История о том, как зашифрованная рукопись Ады была обнаружена спустя полтора столетия и приобретена достопочтенной мисс Джорджианой Пул-Хэттон, а затем подвергнута расшифровке и проверке подлинности, изложена с максимально возможной на данный момент обстоятельностью в «Текстологическом обосновании», которое следует непосредственно за предисловием. Разумеется, все еще остается возможным допущение, что роман, представленный здесь за подписью лорда Байрона с примечаниями Ады Лавлейс, на самом деле ему не принадлежит. Не исключено, что Ада написала не одни комментарии, но и сам роман; что сочинил его кто-то другой и затем продал Аде (или же тому, кто впоследствии перепродал рукопись ей) под видом сочинения Байрона; что и роман, и примечания к нему — фальсификация, изготовленная за истекшие с той поры годы. Были приложены все усилия, чтобы устранить любые сомнения подобного рода. Экспертиза подтверждает (хоть это и не является прямым доказательством), что чернила и бумага датируются первой половиной XIX столетия; в тексте романа нет никаких свидетельств, которые указывали бы на период после смерти Байрона, а в примечаниях — на период после смерти Ады. Почерк, которым написаны примечания, бесспорно принадлежит Аде, хотя в некоторых отношениях отличается от других рукописей примерно того же времени: возможно, это объясняется спешкой или же влиянием наркотиков, которые она принимала тогда почти постоянно во все возрастающих дозах. По причинам, изложенным в «Текстологическом обосновании», сейчас не представляется возможным проследить происхождение рукописных материалов и сундука, в котором они, как предполагается, были найдены. Пока что вы должны самостоятельно решить, действительно ли ощущаете присутствие двух этих авторов — поэта и его дочери — и в состоянии ли различить их живые голоса. Мне кажется, что я их слышу; я не могу вообразить, что за них говорят другие.
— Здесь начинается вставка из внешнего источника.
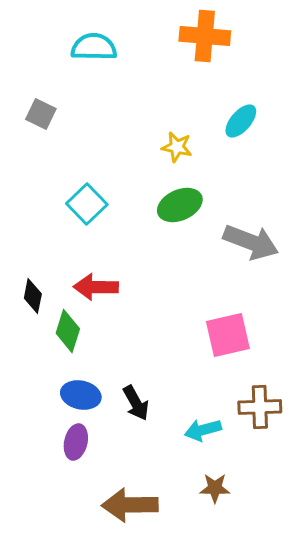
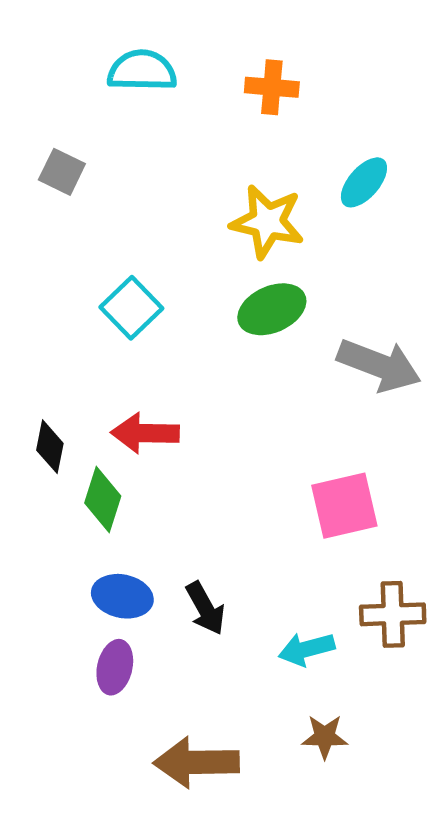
orange cross: (205, 36) -> (272, 87), moved, size x0.7
yellow star: (177, 147) -> (267, 222), size x1.6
Если роман не является подлогом, то где он хранился до того, как попал в руки Ады, и кто приобрел для нее рукопись? В предисловии к роману (стр. 46–62 настоящего издания) Ада заявляет, что при посещении Хрустального дворца договорилась о встрече с обладателем рукописи — неким итальянцем, который приобрел ее у другого итальянца, а тот, в свою очередь, добыл ее (или, возможно, украл) в Италии. Я предположила вначале, что Аду на этой встрече сопровождал Чарльз Бэббидж: именно такого рода услуги он постоянно ей оказывал. Он сопутствовал ей при осмотре строительства Великой выставки, когда та еще только возводилась, однако вступил в публичную полемику с проектировщиками и был совершенно отстранен от всякого участия в выставке: его знаменитая разностная машина не была включена в число экспонатов. Маловероятно, что Бэббиджу хотелось посещать Хрустальный дворец вместе с Адой. Так кто же был посредником, кто вел переговоры с итальянцами, кто позднее отправился за рукописью? Выяснение этого казалось задачей неразрешимой до тех пор, пока я не наткнулась на недатированную записку Ады к Фортунато Пранди, принадлежавшего к эмигрантскому кругу итальянцев, с которыми Ада и Бэббидж поддерживали знакомство: это был не то радикальный деятель, не то шпион и тайный агент (быть может, двойной). Вот эта записка, хранящаяся в собрании Карла X. Пфорцхаймера в Нью-Йоркской публичной библиотеке:

Дорогой Пранди, обращаюсь к вам с просьбой об еще более важной услуге, которую только вы можете мне оказать... На бумаге объяснить ничего не могу — кроме того, что вы должны прийти ко мне в 6 часов и быть готовыми оставаться в моем распоряжении до полуночи. Платье себе выберите приличное, но не слишком бросающееся в глаза. Может случиться, что вам понадобится действовать, сохраняя полное присутствие духа. Обратиться к вам с подобной просьбой меня могла заставить только крайняя необходимость — но вы можете оказаться спасителем. Не подписываюсь. Я — та самая дама, с которой вы были на концерте Дженни Линд[405]. Жду вас в 6.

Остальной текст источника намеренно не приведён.